PII Scanning and Masking

Data Pipes scans and identify the PII related data from any source. Before replicating or ingesting the data into the data lake, Data Pipes runs a PII scan on the source which specifies what all columns have been identified as PII. In the case that PII columns are found, Data Pipes presents the results, which the user can take an action on whether they want to mask or tokenize the data. Data Pipes currently supports 2 techniques on handling PII data:

Masking: In masking strategy, the column data is replaced by asterisks ***, and hence that information/data becomes masked for the end user.
Tokenization: In tokenization, Data Pipes uses SHA-256 encryption to encrypt the data before ingesting into the data lake.

Mechanisms mentioned above will encrypt/mask the data at rest. This makes it irreversible operation.

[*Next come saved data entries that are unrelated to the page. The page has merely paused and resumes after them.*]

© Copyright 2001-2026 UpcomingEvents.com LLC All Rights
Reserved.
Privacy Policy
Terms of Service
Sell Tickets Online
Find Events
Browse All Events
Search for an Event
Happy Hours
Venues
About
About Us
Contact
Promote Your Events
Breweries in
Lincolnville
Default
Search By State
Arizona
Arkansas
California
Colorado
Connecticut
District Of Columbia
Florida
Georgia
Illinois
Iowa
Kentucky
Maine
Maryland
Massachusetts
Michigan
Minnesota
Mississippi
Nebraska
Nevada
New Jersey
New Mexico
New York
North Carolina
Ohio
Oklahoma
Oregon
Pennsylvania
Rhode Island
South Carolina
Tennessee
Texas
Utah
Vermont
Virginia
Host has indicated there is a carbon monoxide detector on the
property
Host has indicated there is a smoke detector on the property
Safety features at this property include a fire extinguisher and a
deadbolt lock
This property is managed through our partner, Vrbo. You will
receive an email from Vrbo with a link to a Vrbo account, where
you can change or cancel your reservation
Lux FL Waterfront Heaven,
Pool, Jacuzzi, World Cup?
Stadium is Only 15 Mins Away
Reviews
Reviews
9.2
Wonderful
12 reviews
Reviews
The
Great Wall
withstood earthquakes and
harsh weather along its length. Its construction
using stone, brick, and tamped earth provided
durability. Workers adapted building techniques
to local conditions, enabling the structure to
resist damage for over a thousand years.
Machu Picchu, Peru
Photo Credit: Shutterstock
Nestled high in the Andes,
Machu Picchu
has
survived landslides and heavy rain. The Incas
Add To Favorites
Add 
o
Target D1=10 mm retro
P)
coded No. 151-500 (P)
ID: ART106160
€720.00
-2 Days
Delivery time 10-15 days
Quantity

PII scanning is currently supported during the time of data ingestion.
Select the source for replication.
Select the destination to which the data is to be loaded.
Configure the pipeline as shown below in different replication options.
Upon starting the replication:
1. PII scanning: It first runs the PII scan to identify any personal information associated with the data.
2. PII Results: Once the scan is completed, the following screen appears with the results of PII data.
3. PII action: One can select the option of Masking and tokenization from the security dropdown.
Once the PII action is taken on the column, that column will be masked and tokenized and hence the actual data of that particular column won't be visible to the end user.